EXERCISE REQUIREMENTS :: Search the entries for the word "scrollbar". Copy every line that holds it.

RECORDS ::
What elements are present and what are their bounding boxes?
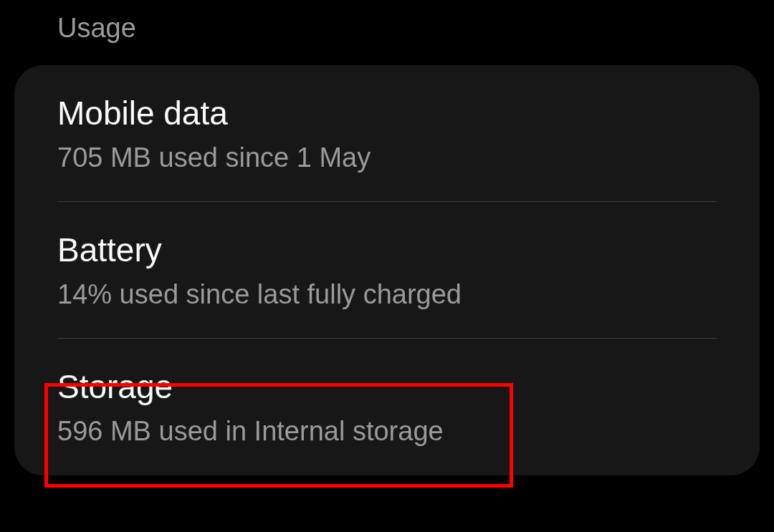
storage-subtitle: 596 MB used in Internal storage <box>57 416 717 447</box>
battery-item[interactable]: Battery 14% used since last fully charge… <box>14 202 760 339</box>
storage-item[interactable]: Storage 596 MB used in Internal storage <box>14 339 760 475</box>
mobile-data-item[interactable]: Mobile data 705 MB used since 1 May <box>14 65 760 202</box>
battery-title: Battery <box>57 231 717 269</box>
battery-subtitle: 14% used since last fully charged <box>57 279 717 310</box>
usage-card: Mobile data 705 MB used since 1 May Batt… <box>14 65 760 475</box>
mobile-data-title: Mobile data <box>57 94 717 132</box>
storage-title: Storage <box>57 367 717 406</box>
mobile-data-subtitle: 705 MB used since 1 May <box>57 142 717 173</box>
section-header-usage: Usage <box>0 0 774 65</box>
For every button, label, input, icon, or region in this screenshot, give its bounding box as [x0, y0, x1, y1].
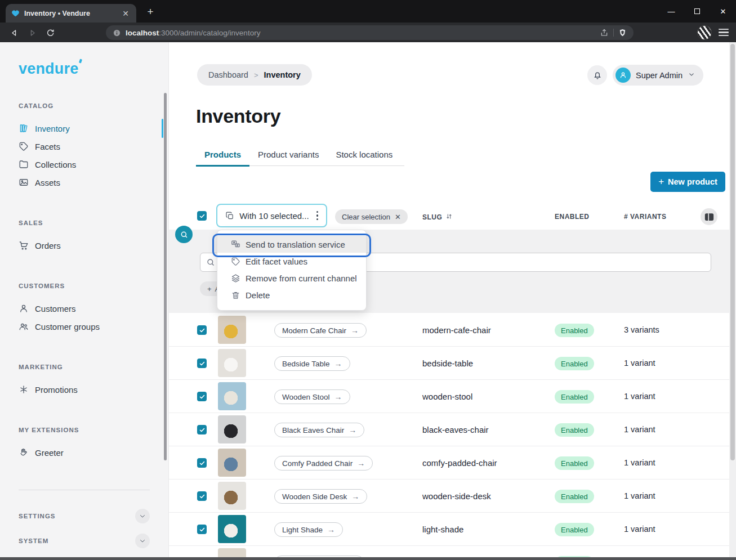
- check-icon: [199, 213, 206, 219]
- column-picker-button[interactable]: [701, 208, 717, 225]
- menu-item-label: Remove from current channel: [246, 274, 357, 283]
- row-checkbox[interactable]: [197, 491, 207, 501]
- sparkle-icon: [19, 384, 29, 395]
- variant-count: 1 variant: [624, 425, 655, 434]
- check-icon: [199, 427, 206, 433]
- sidebar-item-customers[interactable]: Customers: [0, 299, 168, 317]
- arrow-right-icon: →: [327, 525, 335, 534]
- notifications-button[interactable]: [587, 65, 607, 85]
- sidebar-scrollbar[interactable]: [164, 93, 167, 460]
- column-header-enabled[interactable]: ENABLED: [555, 213, 590, 221]
- status-badge: Enabled: [555, 423, 594, 437]
- sidebar-item-label: Orders: [35, 241, 61, 250]
- product-name-link[interactable]: Bedside Table→: [274, 356, 350, 371]
- sidebar-group-label: SYSTEM: [19, 537, 48, 544]
- product-slug: wooden-stool: [422, 392, 472, 401]
- page-title: Inventory: [196, 105, 280, 127]
- menu-item-edit-facet-values[interactable]: Edit facet values: [217, 253, 366, 270]
- tab-close-icon[interactable]: ✕: [121, 8, 131, 19]
- row-checkbox[interactable]: [197, 392, 207, 401]
- arrow-right-icon: →: [351, 492, 359, 501]
- column-header-variants[interactable]: # VARIANTS: [624, 213, 666, 221]
- sidebar-group-system[interactable]: SYSTEM: [0, 528, 168, 553]
- column-header-slug[interactable]: SLUG: [422, 213, 453, 222]
- tab-product-variants[interactable]: Product variants: [249, 145, 327, 165]
- variant-count: 1 variant: [624, 491, 655, 500]
- sidebar-item-facets[interactable]: Facets: [0, 137, 168, 155]
- url-text: localhost:3000/admin/catalog/inventory: [126, 29, 595, 37]
- sidebar-item-customer-groups[interactable]: Customer groups: [0, 317, 168, 335]
- new-tab-button[interactable]: +: [144, 6, 157, 18]
- kebab-menu-icon[interactable]: [314, 211, 320, 220]
- search-highlight-button[interactable]: [175, 226, 193, 243]
- browser-profile-avatar[interactable]: [697, 25, 712, 40]
- menu-item-send-to-translation-service[interactable]: Send to translation service: [217, 236, 366, 253]
- row-checkbox[interactable]: [197, 525, 207, 534]
- forward-button[interactable]: [25, 25, 39, 40]
- bulk-actions-button[interactable]: With 10 selected...: [216, 204, 327, 227]
- arrow-right-icon: →: [357, 459, 365, 468]
- brave-shield-icon[interactable]: [618, 28, 627, 37]
- variant-count: 1 variant: [624, 458, 655, 467]
- sidebar-item-inventory[interactable]: Inventory: [0, 119, 168, 137]
- row-checkbox[interactable]: [197, 425, 207, 434]
- sidebar-group-settings[interactable]: SETTINGS: [0, 504, 168, 528]
- sidebar-item-label: Facets: [35, 142, 60, 151]
- search-icon: [206, 258, 215, 267]
- scrollbar-thumb[interactable]: [730, 44, 735, 460]
- product-name-link[interactable]: Wooden Stool→: [274, 389, 350, 404]
- menu-item-remove-from-current-channel[interactable]: Remove from current channel: [217, 270, 366, 286]
- product-slug: comfy-padded-chair: [422, 458, 497, 468]
- check-icon: [199, 493, 206, 500]
- sidebar-item-assets[interactable]: Assets: [0, 173, 168, 191]
- sidebar-item-promotions[interactable]: Promotions: [0, 380, 168, 398]
- share-icon[interactable]: [600, 28, 609, 37]
- back-button[interactable]: [7, 25, 21, 40]
- product-slug: bedside-table: [422, 359, 473, 368]
- chevron-right-icon: >: [254, 71, 258, 79]
- sidebar-collapsed: SETTINGS SYSTEM: [0, 504, 168, 553]
- row-checkbox[interactable]: [197, 325, 207, 335]
- product-name-link[interactable]: Modern Cafe Chair→: [274, 323, 367, 338]
- select-all-checkbox[interactable]: [197, 211, 207, 221]
- folder-icon: [19, 159, 29, 169]
- site-info-icon[interactable]: [113, 29, 121, 37]
- trash-icon: [231, 290, 240, 300]
- window-minimize-button[interactable]: —: [658, 0, 684, 23]
- hand-icon: [19, 447, 29, 458]
- window-maximize-button[interactable]: [684, 0, 710, 23]
- reload-button[interactable]: [43, 25, 57, 40]
- menu-item-delete[interactable]: Delete: [217, 286, 366, 303]
- breadcrumb-current: Inventory: [264, 70, 301, 79]
- chevron-down-icon[interactable]: [135, 534, 150, 548]
- product-name-link[interactable]: Wooden Side Desk→: [274, 489, 367, 504]
- tab-stock-locations[interactable]: Stock locations: [327, 145, 401, 165]
- product-name-link[interactable]: Comfy Padded Chair→: [274, 456, 373, 471]
- new-product-button[interactable]: + New product: [650, 172, 725, 192]
- table-row: Light Shade→ light-shade Enabled 1 varia…: [169, 513, 729, 546]
- menu-item-label: Send to translation service: [246, 240, 345, 249]
- table-row: Black Eaves Chair→ black-eaves-chair Ena…: [169, 413, 729, 446]
- tab-products[interactable]: Products: [196, 145, 249, 165]
- url-bar[interactable]: localhost:3000/admin/catalog/inventory: [106, 25, 634, 40]
- product-name-link[interactable]: Black Eaves Chair→: [274, 423, 364, 437]
- product-name-link[interactable]: Light Shade→: [274, 522, 343, 537]
- plus-icon: +: [207, 285, 212, 293]
- row-checkbox[interactable]: [197, 359, 207, 368]
- sidebar-item-orders[interactable]: Orders: [0, 236, 168, 254]
- clear-selection-button[interactable]: Clear selection ✕: [335, 209, 408, 224]
- page-scrollbar[interactable]: [729, 42, 736, 557]
- browser-menu-icon[interactable]: [719, 27, 729, 37]
- table-row: Modern Cafe Chair→ modern-cafe-chair Ena…: [169, 313, 729, 347]
- sidebar-item-collections[interactable]: Collections: [0, 155, 168, 173]
- sidebar-item-greeter[interactable]: Greeter: [0, 443, 168, 462]
- sort-icon[interactable]: [445, 213, 453, 222]
- window-close-button[interactable]: ✕: [710, 0, 736, 23]
- breadcrumb-dashboard-link[interactable]: Dashboard: [208, 70, 248, 79]
- row-checkbox[interactable]: [197, 458, 207, 468]
- user-menu[interactable]: Super Admin: [613, 65, 703, 86]
- browser-tab[interactable]: Inventory • Vendure ✕: [6, 4, 136, 23]
- check-icon: [199, 327, 206, 334]
- table-row: Wooden Stool→ wooden-stool Enabled 1 var…: [169, 380, 729, 413]
- chevron-down-icon[interactable]: [135, 509, 150, 523]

REPLY ::
- sidebar-scrollbar[interactable]: [164, 93, 167, 460]
- scrollbar-thumb[interactable]: [730, 44, 735, 460]
- page-scrollbar[interactable]: [729, 42, 736, 557]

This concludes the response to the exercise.